Ericsson executives optimistic about 3G; less so about near-term results

By Jeanie Stokes
from the June 4, 2001 issue of Broadband Week

NEW YORK -- Ericsson, the world's largest manufacturer of mobile telephones and wireless infrastructure, remains optimistic about its future delivering third generation wireless technology.

But the Swedish giant is just as wary about its near-term financial results, which have been battered because of a world glut of current-generation wireless handsets, slowing economies and the resultant effect on telecommunications spending.

Ericsson executives declined to provide financial guidance for the company's second half of the year during their recent investment conference here. Ericsson, which dominates wireless network sales with about 80 percent of the world market, saw its operating margins in the first quarter 2001 decline "significantly due to investments in 3G technology," says chief financial officer Sten Fornell.

"We cannot count on a quick improvement in the second quarter" either, Fornell says. He blames the market uncertainty for the company's inability to provide analysts and investors guidance about Ericsson's financial expectations for the full year. Ericsson is focused now on improving cash flow and expects to save about $3.59 billion annually by a current cost-cutting program that included widespread layoffs.

"We will be profitable in hard times in order to be stronger when the market picks up," says Kurt Hellstrom, president and chief executive officer.

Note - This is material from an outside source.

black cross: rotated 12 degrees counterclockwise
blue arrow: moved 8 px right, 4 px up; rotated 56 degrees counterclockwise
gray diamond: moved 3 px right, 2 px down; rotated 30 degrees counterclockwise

Ericsson and other telecom manufacturers not only are experiencing the impact of slower sales of network systems due to the general economic downturn and the shift to 3G technology. They're also seeing slower handset sales and a buildup of inventory as the wireless markets in Europe and the United States begin to mature and consumers hold off buying new phones, awaiting the arrival of equipment ready to handle high-speed Internet data transmissions as well as voice communications.

The company's future business lies in a mix of equipment for both fixed and mobile wireless Internet access that will share some applications, but not all, says Hakan Eriksson, vice president for research. With the high cost of equipment and network development has come the realization that the industry won't be able to bring the entire Internet to mobile wireless.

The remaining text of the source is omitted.